Danklied tot Gods eer
1 Looft de Heere, want Hij is goed; want Zijn goedertierenheid is in eeuwigheid.
2 Dat Israël nu zegge, dat Zijn goedertierenheid in eeuwigheid is.
3 Het huis van Aäron zegge nu, dat Zijn goedertierenheid in eeuwigheid is.
4 Dat zij, die de Heere vrezen, nu zeggen, dat Zijn goedertierenheid in eeuwigheid is.
5 Uit de benauwdheid heb ik de Heere aangeroepen; de Heere heeft mij verhoord, stellende mij in de ruimte.
6 De Heere is bij mij, ik zal niet vrezen; wat zal mij een mens doen?
7 De Heere is bij mij onder hen, die mij helpen; daarom zal ik mijn lust zien aan hen, die mij haten.
8 Het is beter tot de Heere toevlucht te nemen, dan op de mens te vertrouwen.
9 Het is beter tot de Heere toevlucht te nemen, dan op prinsen te vertrouwen.
10 Alle heidenen hadden mij omringd; het is in de Naam des Heeren, dat ik ze verhouwen heb.
11 Zij hadden mij omringd, ja, zij hadden mij omringd; het is in de Naam des Heeren, dat ik ze verhouwen heb.
12 Zij hadden mij omringd als bijen; zij zijn uitgeblust als een doornenvuur; het is in de Naam des Heeren, dat ik ze verhouwen heb.

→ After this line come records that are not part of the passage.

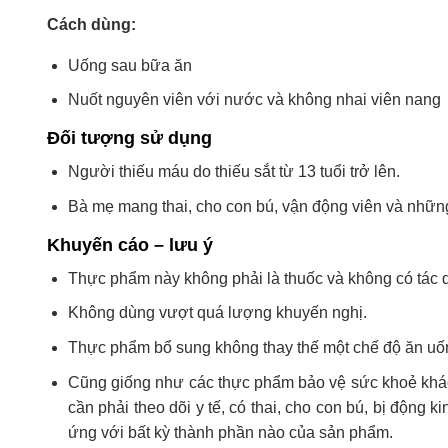
Cách dùng:
Uống sau bữa ăn
Nuốt nguyên viên với nước và không nhai viên nang
Đối tượng sử dụng
Người thiếu máu do thiếu sắt từ 13 tuổi trở lên.
Bà mẹ mang thai, cho con bú, vận động viên và nhữn
Khuyến cáo – lưu ý
Thực phẩm này không phải là thuốc và không có tác 
Không dùng vượt quá lượng khuyến nghị.
Thực phẩm bổ sung không thay thế một chế độ ăn uố
Cũng giống như các thực phẩm bảo vệ sức khoẻ khác,
cần phải theo dõi y tế, có thai, cho con bú, bị động 
ứng với bất kỳ thành phần nào của sản phẩm.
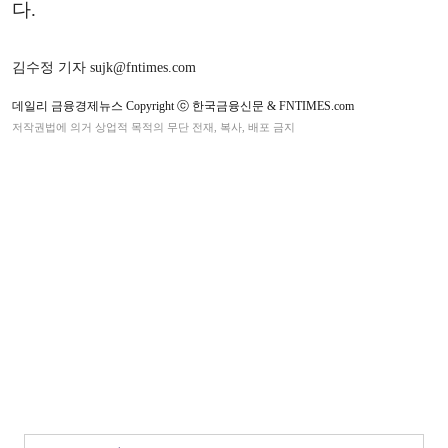
다.
김수정 기자 sujk@fntimes.com
데일리 금융경제뉴스 Copyright ⓒ 한국금융신문 & FNTIMES.com
저작권법에 의거 상업적 목적의 무단 전재, 복사, 배포 금지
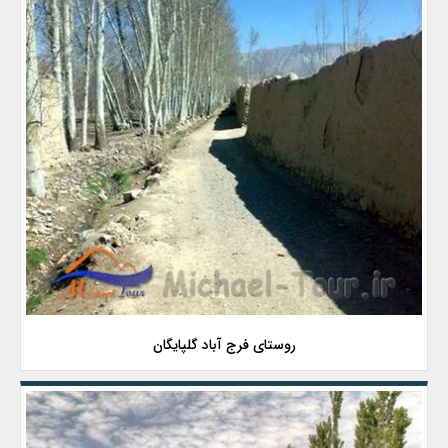
روستای فرج آباد گلپایگان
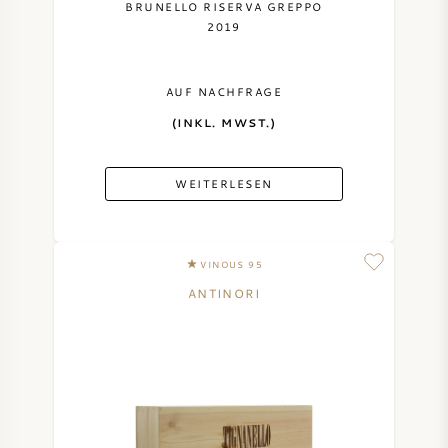
BRUNELLO RISERVA GREPPO
2019
AUF NACHFRAGE
(INKL. MWST.)
WEITERLESEN
VINOUS 95
ANTINORI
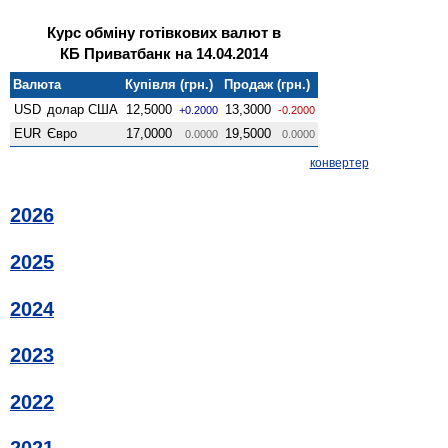
Курс обміну готівкових валют в
КБ Приватбанк на 14.04.2014
Валюта
Купівля (грн.)
Продаж (грн.)
USD
долар США
12,5000
13,3000
+0.2000
-0.2000
EUR
Євро
17,0000
19,5000
0.0000
0.0000
конвертер
2026
2025
2024
2023
2022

13 Gij hadt mij zeer hard gestoten, tot vallens toe, maar de Heere heeft mij geholpen.
14 De Heere is mijn Sterkte en Psalm, want Hij is mij tot heil geweest.
15 In de tenten der rechtvaardigen is een stem van gejuich en van heil; de rechterhand des Heeren doet krachtige daden.
16 De rechterhand des Heeren is verhoogd; de rechterhand des Heeren doet krachtige daden.
17 Ik zal niet sterven, maar leven; en ik zal de werken des Heeren vertellen.
18 De Heere heeft mij wel hard gekastijd; maar Hij heeft mij ter dood niet overgegeven.
19 Doet mij de poorten der gerechtigheid open, ik zal daardoor ingaan, ik zal de Heere loven.
20 Dit is de poort des Heeren, waardoor de rechtvaardigen zullen ingaan.
21 Ik zal U loven, omdat Gij mij verhoord hebt, en mij tot heil geweest zijt.
22 De steen, die de bouwlieden verworpen hadden, is tot een hoofd des hoeks geworden.
23 Dit is van de Heere geschied, en het is wonderlijk in onze ogen.
24 Dit is de dag, die de Heere gemaakt heeft; laat ons op deze ons verheugen, en verblijd zijn.
25 Och, Heere! geef nu heil; och Heere! geef nu voorspoed.
26 Gezegend zij hij, die daar komt in de Naam des Heeren! Wij zegenen u uit het huis des Heeren.
27 De Heere is God, Die ons licht gegeven heeft. Bindt het feestoffer met touwen tot aan de hoornen van het altaar.
28 Gij zijt mijn God, daarom zal ik U loven; o mijn God! ik zal U verhogen.
29 Looft de Heere, want Hij is goed; want Zijn goedertierenheid is in eeuwigheid.